All of lore.kernel.org
 help / color / mirror / Atom feed
From: "brian m. carlson" <sandals@crustytoothpaste.net>
To: "Ævar Arnfjörð Bjarmason" <avarab@gmail.com>
Cc: Derrick Stolee <stolee@gmail.com>,
	git@vger.kernel.org, Derrick Stolee <dstolee@microsoft.com>
Subject: Re: [PATCH 03/15] cache: add an algo member to struct object_id
Date: Thu, 15 Apr 2021 23:51:20 +0000	[thread overview]
Message-ID: <YHjReOSYlTF8XZL9@camp.crustytoothpaste.net> (raw)
In-Reply-To: <87pmyw0waj.fsf@evledraar.gmail.com>

[-- Attachment #1: Type: text/plain, Size: 9484 bytes --]

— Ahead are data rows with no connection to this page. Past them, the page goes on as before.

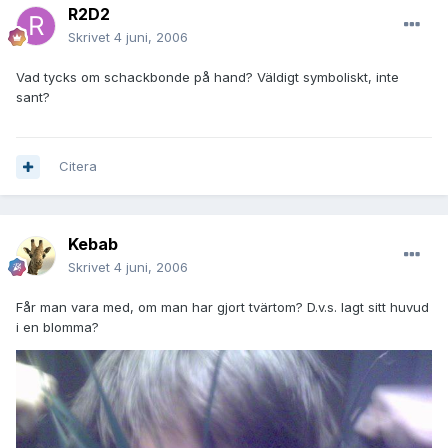
R2D2
Skrivet
4 juni, 2006
Vad tycks om schackbonde på hand? Väldigt symboliskt, inte
sant?
Citera
Kebab
Skrivet
4 juni, 2006
Får man vara med, om man har gjort tvärtom? D.v.s. lagt sitt huvud
i en blomma?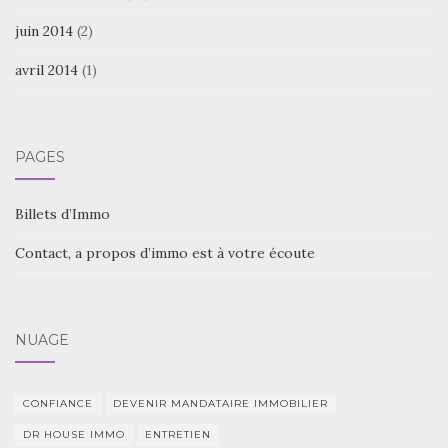
juin 2014
(2)
avril 2014
(1)
PAGES
Billets d’Immo
Contact, a propos d’immo est à votre écoute
NUAGE
CONFIANCE
DEVENIR MANDATAIRE IMMOBILIER
DR HOUSE IMMO
ENTRETIEN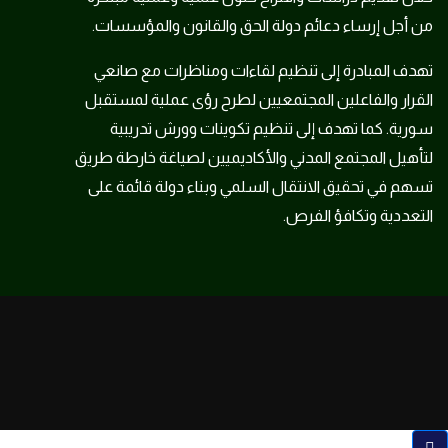
من أجل إرساء دعائم دولة الحق والقانون والمؤسسات.
تهدف المبادرة إلى تنظيم لقاءات ومناظرات مع صانعي
القرار والفاعلين المجتمعيين لطرح رؤى عملية لمستقبل
سورية. كما تهدف إلى تنظيم تكوينات وورش تدريبية
لتأهيل المجتمع المدني والأكاديميين لصياغة خارطة طريق
تسهم في تحقيق الانتقال السلمي وبناء دولة قائمة على
التعددية وتكافؤ الفرص.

On 2021-04-15 at 08:47:00, Ævar Arnfjörð Bjarmason wrote:
> 
> On Wed, Apr 14 2021, brian m. carlson wrote:
> > I will do some performance numbers on these patches, but it will likely
> > be the weekend before I can get to it.  I think this will add 4 bytes on
> > most platforms, since int is typically 32 bits, and the alignment
> > requirement would be for the most strictly aligned member, which is the
> > int, so a 4-byte alignment.  I don't think the alignment requirements
> > are especially onerous here.
> 
> I think if you're doing such a perf test one where we have SHA-1 mode
> with SHA-1 length OID v.s. SHA-256 (the current behavior) would be
> interesting as well.
> 
> It seems like good SHA1s to test that are 5a0cc8aca79 and
> 13eeedb5d17. Running:
> 
>     GIT_PERF_REPEAT_COUNT=10 \
>     GIT_SKIP_TESTS="p0001.[3-9] p1450.2" \
>     GIT_TEST_OPTS= GIT_PERF_MAKE_OPTS='-j8 CFLAGS=-O3' \
>     ./run 5a0cc8aca79 13eeedb5d17 -- p0001-rev-list.sh p1450-fsck.sh
> 
> (I added a fsck --connectivity-only test)
> 
> Gives us:
> 
>     Test                               5a0cc8aca79         13eeedb5d17
>     ------------------------------------------------------------------------------
>     0001.1: rev-list --all             2.46(2.22+0.14)     2.48(2.25+0.14) +0.8%
>     0001.2: rev-list --all --objects   10.79(10.22+0.14)   10.92(10.24+0.20) +1.2%
>     1450.1: fsck --connectivity-only   16.61(15.42+0.34)   16.94(15.60+0.32) +2.0%
> 
> So at least on my box none of those are outside of the confidence
> intervals. This was against my copy of git.git. Perhaps it matters more
> under memory pressure.

I do plan to take a deeper look at this this weekend and do some
performance numbers, and I think these are great examples to use.  I
just have a limited amount of time most weeknights because, among other
things, I am taking French a couple nights a week.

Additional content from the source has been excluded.